Data supplied:
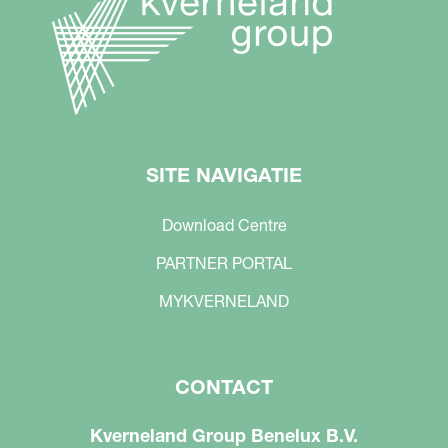
SITE NAVIGATIE
Download Centre
PARTNER PORTAL
MYKVERNELAND
CONTACT
Kverneland Group Benelux B.V.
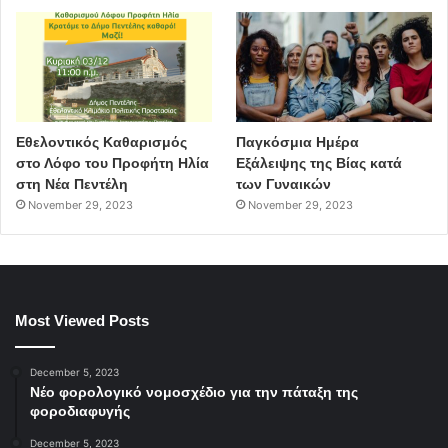
Εθελοντικός Καθαρισμός
Παγκόσμια Ημέρα
στο Λόφο του Προφήτη Ηλία
Εξάλειψης της Βίας κατά
στη Νέα Πεντέλη
των Γυναικών
November 29, 2023
November 29, 2023
Most Viewed Posts
December 5, 2023
Νέο φορολογικό νομοσχέδιο για την πάταξη της
φοροδιαφυγής
December 5, 2023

What needs to be done: Output a precise copy of the entries, leaving the images out.

Response box:
SITE NAVIGATIE
Download Centre
PARTNER PORTAL
MYKVERNELAND
CONTACT
Kverneland Group Benelux B.V.
Εθελοντικός Καθαρισμός
Παγκόσμια Ημέρα
στο Λόφο του Προφήτη Ηλία
Εξάλειψης της Βίας κατά
στη Νέα Πεντέλη
των Γυναικών
November 29, 2023
November 29, 2023
Most Viewed Posts
December 5, 2023
Νέο φορολογικό νομοσχέδιο για την πάταξη της
φοροδιαφυγής
December 5, 2023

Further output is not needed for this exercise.